Cela demande de s’intéresser à son marché, à son actualité, à ses clients et aux évolutions auxquelles il est confronté. Cette préparation permet surtout d’éviter de parler uniquement de soi : le prospect souhaite avant tout comprendre pourquoi vous avez choisi de le contacter et en quoi votre proposition pourrait être utile à son activité.
Précision du message
S’exprimer avec clarté est essentiel, surtout lorsque vous êtes à l’initiative du contact et que le prospect ne vous accordera qu’un temps limité.
Le message doit lui permettre de comprendre rapidement qui vous êtes, pourquoi vous le contactez et ce que vous lui proposez concrètement. Il n’est pas nécessaire de présenter immédiatement l’ensemble de vos services : l’objectif est de susciter suffisamment d’intérêt pour donner envie de poursuivre la conversation.
Un message efficace n’a pas besoin d’être spectaculaire. Il doit avant tout être précis, crédible et facile à comprendre.
L’importance du timing
Une proposition parfaitement adaptée peut rester sans réponse simplement parce qu’elle arrive au mauvais moment. Le prospect peut ne pas avoir le temps, le budget ou la disponibilité nécessaires pour s’y intéresser.
Il est toutefois possible d’améliorer son timing en observant certains signaux : une période de croissance, un recrutement, un lancement, un repositionnement ou un changement important dans le secteur. Ces éléments permettent de contacter l’entreprise avec une raison plus pertinente que le simple fait qu’elle figure dans votre liste de prospects.
Si aucun besoin n’est présent au moment du contact, la prospection peut malgré tout avoir rempli son rôle. Un prospect qui a clairement compris votre offre pourra penser à vous plus tard, à condition que votre première approche lui ait laissé une impression positive.
Le choix des canaux
C’est souvent à ce niveau que la prospection devient la plus délicate : comment être suffisamment direct pour être remarqué, sans devenir trop intrusif ou se fondre dans la masse des sollicitations déjà reçues par la cible ?
L’email permet de transmettre une information structurée sans imposer une réponse immédiate. Le téléphone favorise un échange plus direct, mais peut être perçu comme plus intrusif. LinkedIn permet de créer une familiarité progressive, même si les sollicitations commerciales y sont désormais nombreuses. Les événements, réseaux professionnels et recommandations offrent quant à eux un cadre plus naturel, particulièrement adapté aux services complexes ou à forte valeur ajoutée.

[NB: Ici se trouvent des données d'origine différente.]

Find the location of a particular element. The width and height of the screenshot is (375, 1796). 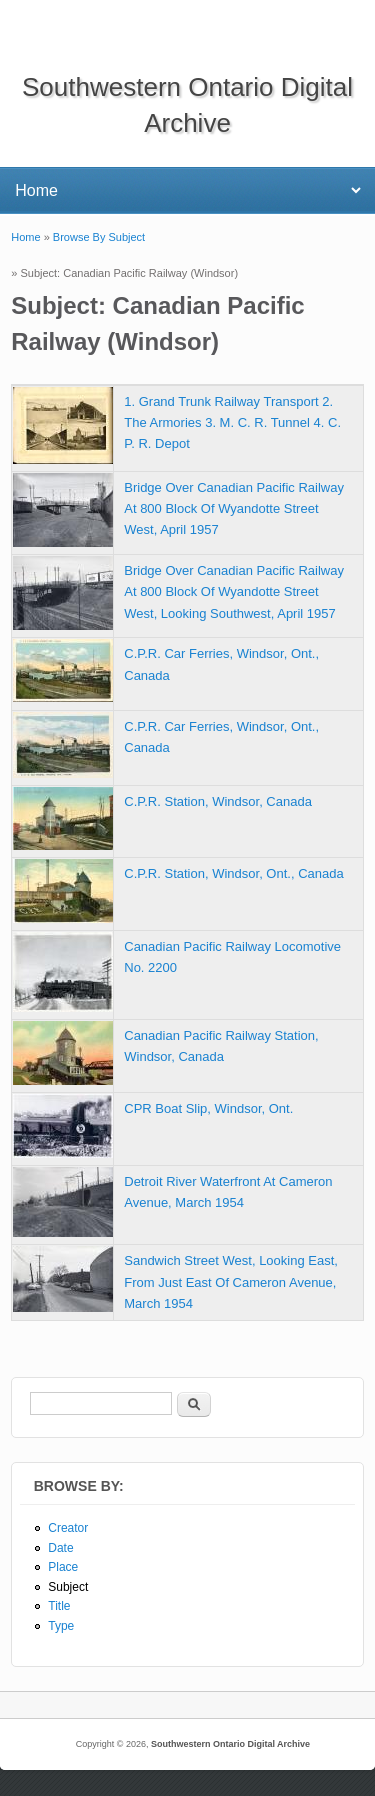 Place is located at coordinates (63, 1567). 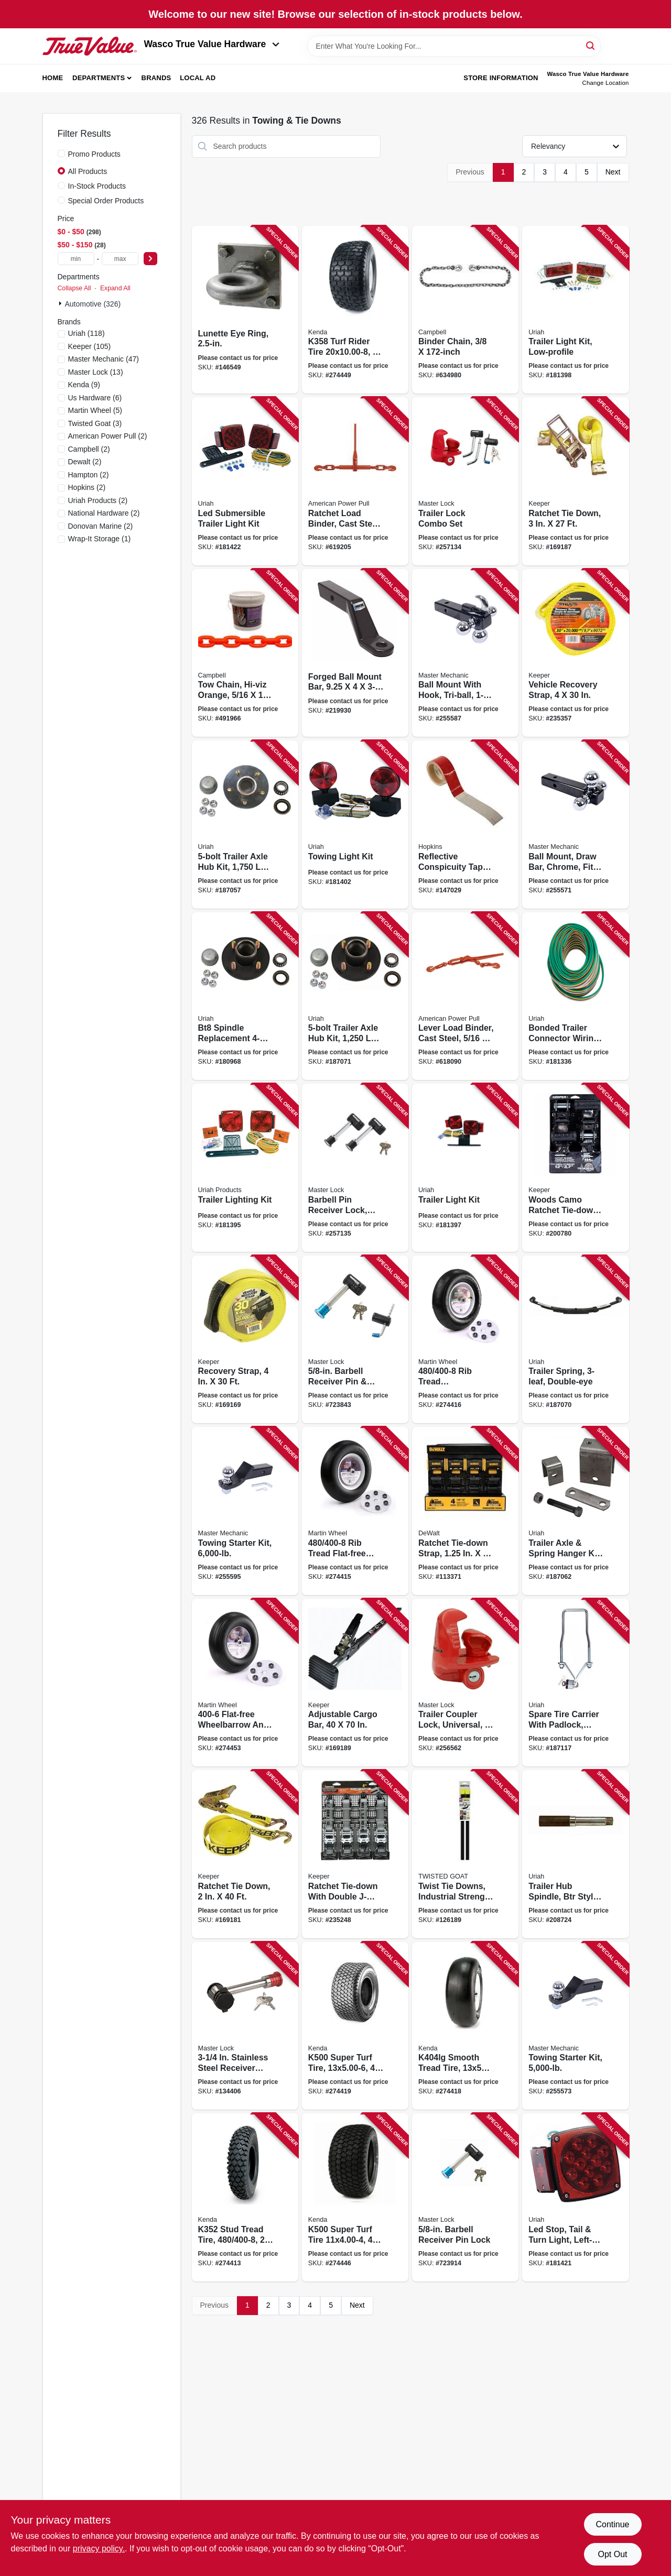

Il n’existe donc pas de canal parfait. Le choix dépend du profil du prospect, de la nature de l’offre et du type de relation que l’on souhaite établir. Plusieurs points de contact peuvent être utiles, à condition de ne pas les transformer en une succession de sollicitations oppressantes.
Automatiser sa prospection : une fausse bonne idée ?
Avec la montée de l’intelligence artificielle, la promesse d’une prospection entièrement automatisée devient particulièrement séduisante. Confier à une IA la tâche d’identifier des prospects qualifiés, de récolter des informations à leur sujet, de les contacter et parfois même d’échanger avec eux jusqu’à « closer » un deal permettrait aux entreprises de se débarrasser d’une tâche qu’elles jugent souvent difficile et chronophage.
Sur le papier, la promesse est idéale : davantage de prospects contactés, moins de temps consacré à la préparation et un processus commercial actif en permanence.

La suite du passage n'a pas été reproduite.